Final answer:
The output intervals for the inverse trigonometric functions are: for y=sin−1 x it is [-π/2, π/2], for y=cos−1 x it is [0, π], and for y=tan−1 x it is (-π/2, π/2) (not including π/2). These intervals ensure that the functions have a single output for any given input.
Step-by-step explanation:
For each inverse trigonometric function, there is an interval in which the output must fall to be considered valid.
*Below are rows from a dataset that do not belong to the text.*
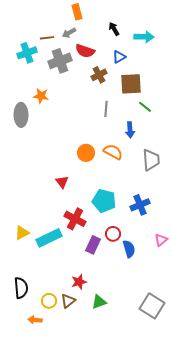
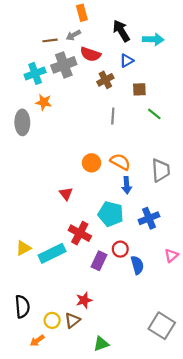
black arrow: (114, 29) -> (121, 31), size x1.5
cyan cross: (27, 53) -> (35, 73), moved
brown square: (131, 84) -> (139, 89), size x0.6
blue arrow: (130, 130) -> (127, 185), moved
green triangle: (99, 302) -> (101, 344), moved
orange arrow: (35, 320) -> (37, 341), turned -40

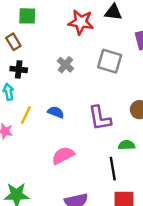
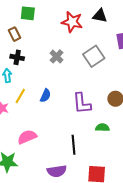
gray square: (110, 61) -> (94, 56), turned 35
blue semicircle: (56, 112) -> (45, 96), turned 88
pink semicircle: (63, 155) -> (27, 137), moved
black line: (113, 169) -> (74, 145), moved

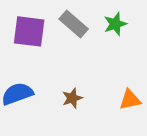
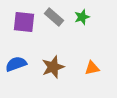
brown star: (72, 98) -> (53, 67), size x1.6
This restriction ensures that each function has only one output for a given input, which is necessary since functions in mathematics are defined to have exactly one output for each input.
- Sine inverse (y=sin−1 x): The output y must be in the interval [-π/2, π/2], which corresponds to angles that lie in the first and fourth quadrants where the sine function is increasing.
- Cosine inverse (y=cos−1 x): The output y must be in the interval [0, π], covering angles from the first and second quadrants where the cosine function is decreasing.
- Tangent inverse (y=tan−1 x): The output y must be in the interval [ -π/2, π/2 ] but not including π/2 itself, capturing the angles where the tangent function is increasing from negative infinity to positive infinity.
These intervals are chosen based on the periodic nature of trigonometric functions and their graphs, which oscillate and repeat over intervals. For sine and cosine functions, the principal range is chosen so that every possible output value corresponds to exactly one angle in the interval, preserving the function property. The same logic applies to the tangent function, even though its graph has vertical asymptotes and repeats every π radians.